Truth be told the early success of the novels wasn't that they were novels at all. I picked up two of the books and read through them for my mom, mainly because she was looking for fiction to give to cousins, who just now cracked the ages of 12 and 14. I grabbed a copy and churned through the pages in less than two hours at Barnes and Ignoble. And my first impression was, simply, that I'd watched B-Movies starring Pam Grier that had more believable, deep characters and less banal plot lines.

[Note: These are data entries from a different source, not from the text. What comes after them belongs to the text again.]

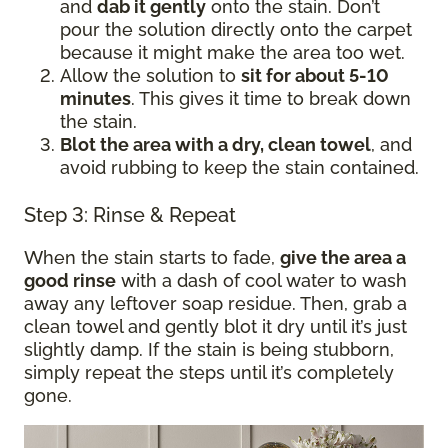
and
dab it gently
onto the stain. Don’t
pour the solution directly onto the carpet
because it might make the area too wet.
Allow the solution to
sit for about 5-10
minutes
. This gives it time to break down
the stain.
Blot the area with a dry, clean towel
, and
avoid rubbing to keep the stain contained.
Step 3: Rinse & Repeat
When the stain starts to fade,
give the area a
good rinse
with a dash of cool water to wash
away any leftover soap residue. Then, grab a
clean towel and gently blot it dry until it’s just
slightly damp. If the stain is being stubborn,
simply repeat the steps until it’s completely
gone.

Sorry Twilight fangirls and bois, but it's true. Your heroic characters are flat, devoid of emotion. Plant a stick in their asses and some white face makeup and you could run amok in kabuki emokid theater. I'd go so far as to say that the reason they ARE so memorable for you is the same reason Barbie and Ken dolls work their magic - to be able to mirror one's self, dreams, ambitions, and importance upon these bits of plastic means, simply, that you can happily go about your life, living out the dreamworld of fantasy while edging quietly back into "normalcy". Simply adding "And he's a vampire" does not make a character more entertaining. While I do admit if Stuart Little was converted to the Dark Side of the Cheese Suckers before he met his family, it would make for a much more fascinating storyboard, it is still just Stuart Little, Vampiric Mouse.
But I know that's what sells these days. The carryover fandom from Harry Potter and the growing-up with the superhero genres of movies that have converted from the movies of the 1990s to the early 2000s means that superhero movies, or movies about people learning to live with the alienated powers they have, are the most common movie theories out there. Iron Man is a badass, in my book, not because he's a superhero, but because he's got a suit that he puts on. However, Meyer's fangirls and fanbois are drooling over Vampiric Sweet Valley High novels. Cheap romance smut for teenage girls is not quality literature.

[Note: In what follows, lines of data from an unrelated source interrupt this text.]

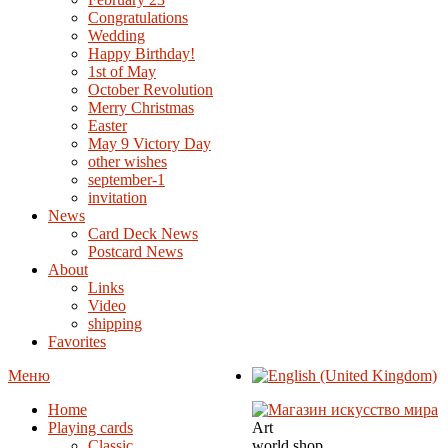
Congratulations
Wedding
Happy Birthday!
1st of May
October Revolution
Merry Christmas
Easter
May 9 Victory Day
other wishes
september-1
invitation
News
Card Deck News
Postcard News
About
Links
Video
shipping
Favorites
Меню
Home
Playing cards
Art
Classic
world shop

But I will give it to Meyers, she's got quality marketing, or at the least, is backed by someone who really knows how to squeeze lemon juice out of a rock. I keep wondering if the Twilight series is really as popular as it is because of the beautiful covers the books come in, or if her audience really does dig it that much. The novels are clothed in "serious literature" images that don't look out of place on an adult bookshelf. Hell, they fit pretty close together next to Anne Rice's "Sleeping Beauty" series. If I threw in five bondage scenes into the Twilight series, it might get an R rating. Meyer's success is still based on the success Rice enjoyed - beautiful androgynous boys who allow latent bisexuality to creep into the equation are still commercially viable with the pimpled demographic.

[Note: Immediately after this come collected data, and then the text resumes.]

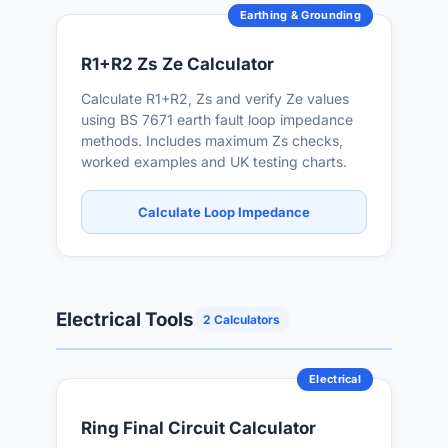
Earthing & Grounding
R1+R2 Zs Ze Calculator
Calculate R1+R2, Zs and verify Ze values
using BS 7671 earth fault loop impedance
methods. Includes maximum Zs checks,
worked examples and UK testing charts.
Calculate Loop Impedance
Electrical Tools
2 Calculators
Electrical
Ring Final Circuit Calculator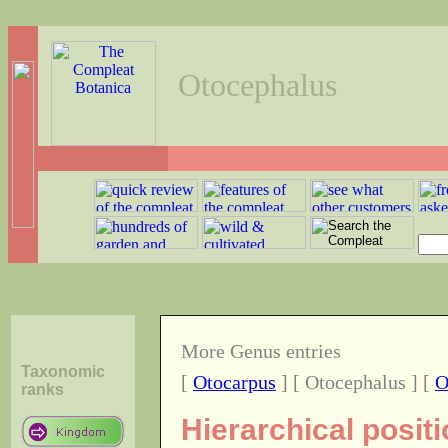
Otocephalus
More Genus entries
Taxonomic
[
Otocarpus
] [ Otocephalus ] [
O
ranks
Hierarchical posit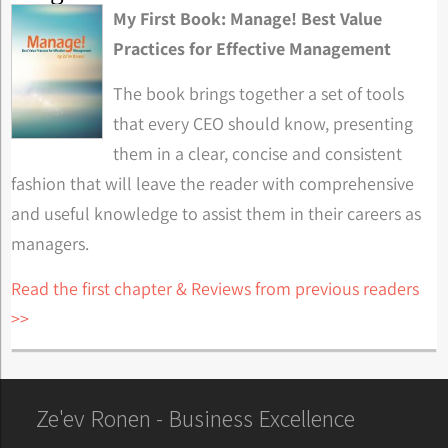
My First Book: Manage! Best Value
Practices for Effective Management
The book brings together a set of tools
that every CEO should know, presenting
them in a clear, concise and consistent
fashion that will leave the reader with comprehensive
and useful knowledge to assist them in their careers as
managers.
Read the first chapter & Reviews from previous readers
>>
Ze'ev Ronen - Business Excellence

I'll also admit that as much as I love Tolkien's The Hobbit, I didn't buy a copy of the book because the old paperback copy I had was tattered, worn, and ugly. I didn't touch it, even though I know and love the story, simply because it was an ugly book. Now that I've got a leather-bound, green copy tucked safely away next to the hard copies of the Lord of the Rings series, I'm much more likely to read it. Lesson learned - hire someone who can do some serious artwork for your book and people will read it because it's "pretty" on your shelf.
But that doesn't strike away from the fact that the scent I just found wafting through the breeze had rare sulfic notes with tinges of apple, lemon, and lime, and a backing of oak and floralness. It might be the prettiest description in the world, but when the dog rips a fart in the middle of the night, I still wake up choking.
In other words, wrapped in a beautiful cover, shiny and pretty, Meyer's writing is still trite, hackneyed, uninspired Sweet Valley High with Vampires.
On some level I know that in the world of teenage girls (and it must be stated, some boys) that the Twilight series and Meyer's foray into popular fiction means that there's a character that young women of today can truly identify with. The actress who plays the lead, Bella, in the movie adaptation takes the book's character and injects a flood of life into the character that Meyers couldn't have done with a Frankensteinian authoring set. And yet, the only notion I can come away with in the entirety of the book series, movie, and fandom is still the same lesson learned from the annals of Grease: The Musical: if a woman truly, totally, and completely desires a man, a beautiful, shiny, gorgeous man above all other things, she must act like a two-dollar whore.
That's pretty much Meyer's message to young women through her novel - that girls find themselves only by giving up life to a male figure, and that the male figure will sweep her off her feet. Throughout the stilted, adolescent writing (and yes, while one can write a novel targeted at adolescents, it doesn't mean that the novel itself needs to be written like a Buffy slashfic), the essence of Meyer's writing is clear - teenage girls in small towns like Forks are gonna give it up, and if you're gonna give it up, you might as well do it to the guy who's going to protect you from all the other bad boys out there on the block.
Meyeres' writing always bothered me for that reason. Her characters are flawed, but flawed in the finest traditions of Beverly Hills 90210. Her settings of moss and oak and pine and forest ring true, but only because I live in the state she writes about. In point of fact, anyone who shows up on the peninsula gets a real sense that something spooky lives out there in the mountains. It's called the rain. More rain falls in the Olympics than any other place in the Northwest, and those who live there completely know why we call it the rainforest.
Now that I'm aware that Meyers is not a Northwest author, and used Forks, Washington as the basis for her stories, I'm positive of two things - one, these books are utter and complete crap, as well as the movie. Tinkerbell has better role models for young women than this garbage. Two, it truly is the trappings that have made this a success. The beauty of the young man playing the vampire, Edward, is the primary draw for most of the women who have slavered over the Twilight series. I am hoping, however, that the commercial success of the series will go the way of so many other movies that have involved flash-in-the-pan authors like Meyers, and cease here.
Because, let's face it. The reality of the 2008 Presidential Campaign is still true today. The books are utter crap. The plots are pulled right out of tropes from daytime television. And putting lipstick on a pig, even if that pig happens to be a vampire, does not make it any more pretty.
Even if it is a lipstick-wearing pig that's also....A VAMPIRE.